Dataset entries:
#####
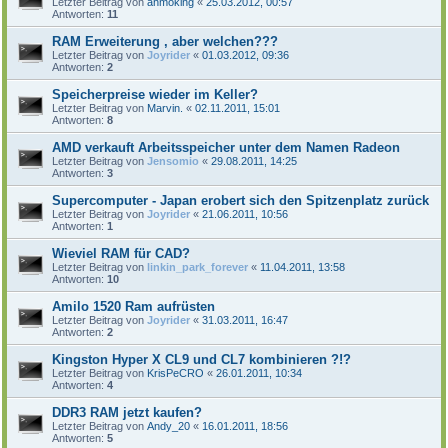
Letzter Beitrag von
ahmoking
«
25.03.2012, 00:57
Antworten:
11
RAM Erweiterung , aber welchen???
Letzter Beitrag von
Joyrider
«
01.03.2012, 09:36
Antworten:
2
Speicherpreise wieder im Keller?
Letzter Beitrag von
Marvin.
«
02.11.2011, 15:01
Antworten:
8
AMD verkauft Arbeitsspeicher unter dem Namen Radeon
Letzter Beitrag von
Jensomio
«
29.08.2011, 14:25
Antworten:
3
Supercomputer - Japan erobert sich den Spitzenplatz zurück
Letzter Beitrag von
Joyrider
«
21.06.2011, 10:56
Antworten:
1
Wieviel RAM für CAD?
Letzter Beitrag von
linkin_park_forever
«
11.04.2011, 13:58
Antworten:
10
Amilo 1520 Ram aufrüsten
Letzter Beitrag von
Joyrider
«
31.03.2011, 16:47
Antworten:
2
Kingston Hyper X CL9 und CL7 kombinieren ?!?
Letzter Beitrag von
KrisPeCRO
«
26.01.2011, 10:34
Antworten:
4
DDR3 RAM jetzt kaufen?
Letzter Beitrag von
Andy_20
«
16.01.2011, 18:56
Antworten:
5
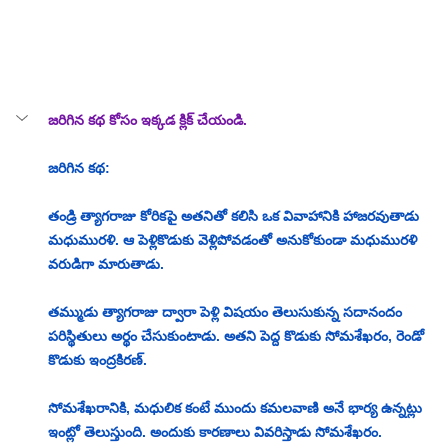
జరిగిన కథ కోసం ఇక్కడ క్లిక్ చేయండి.
జరిగిన కథ:
తండ్రి త్యాగరాజు కోరికపై అతనితో కలిసి ఒక వివాహానికి హాజరవుతాడు 
మధుమురళి. ఆ పెళ్లికొడుకు వెళ్లిపోవడంతో అనుకోకుండా మధుమురళి 
వరుడిగా మారుతాడు. 
తమ్ముడు త్యాగరాజు ద్వారా పెళ్లి విషయం తెలుసుకున్న సదానందం 
పరిస్థితులు అర్థం చేసుకుంటాడు. అతని పెద్ద కొడుకు సోమశేఖరం, రెండో 
కొడుకు ఇంద్రకిరణ్. 
సోమశేఖరానికి, మధులిక కంటే ముందు కమలవాణి అనే భార్య ఉన్నట్లు 
ఇంట్లో తెలుస్తుంది. అందుకు కారణాలు వివరిస్తాడు సోమశేఖరం.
#####
• **TASK INSTRUCTIONS**: Once the pictures are set aside, restate the remaining data above exactly.

• **RESPONSE BOX**:
Letzter Beitrag von
ahmoking
«
25.03.2012, 00:57
Antworten:
11
RAM Erweiterung , aber welchen???
Letzter Beitrag von
Joyrider
«
01.03.2012, 09:36
Antworten:
2
Speicherpreise wieder im Keller?
Letzter Beitrag von
Marvin.
«
02.11.2011, 15:01
Antworten:
8
AMD verkauft Arbeitsspeicher unter dem Namen Radeon
Letzter Beitrag von
Jensomio
«
29.08.2011, 14:25
Antworten:
3
Supercomputer - Japan erobert sich den Spitzenplatz zurück
Letzter Beitrag von
Joyrider
«
21.06.2011, 10:56
Antworten:
1
Wieviel RAM für CAD?
Letzter Beitrag von
linkin_park_forever
«
11.04.2011, 13:58
Antworten:
10
Amilo 1520 Ram aufrüsten
Letzter Beitrag von
Joyrider
«
31.03.2011, 16:47
Antworten:
2
Kingston Hyper X CL9 und CL7 kombinieren ?!?
Letzter Beitrag von
KrisPeCRO
«
26.01.2011, 10:34
Antworten:
4
DDR3 RAM jetzt kaufen?
Letzter Beitrag von
Andy_20
«
16.01.2011, 18:56
Antworten:
5
జరిగిన కథ కోసం ఇక్కడ క్లిక్ చేయండి.
జరిగిన కథ:
తండ్రి త్యాగరాజు కోరికపై అతనితో కలిసి ఒక వివాహానికి హాజరవుతాడు 
మధుమురళి. ఆ పెళ్లికొడుకు వెళ్లిపోవడంతో అనుకోకుండా మధుమురళి 
వరుడిగా మారుతాడు. 
తమ్ముడు త్యాగరాజు ద్వారా పెళ్లి విషయం తెలుసుకున్న సదానందం 
పరిస్థితులు అర్థం చేసుకుంటాడు. అతని పెద్ద కొడుకు సోమశేఖరం, రెండో 
కొడుకు ఇంద్రకిరణ్. 
సోమశేఖరానికి, మధులిక కంటే ముందు కమలవాణి అనే భార్య ఉన్నట్లు 
ఇంట్లో తెలుస్తుంది. అందుకు కారణాలు వివరిస్తాడు సోమశేఖరం.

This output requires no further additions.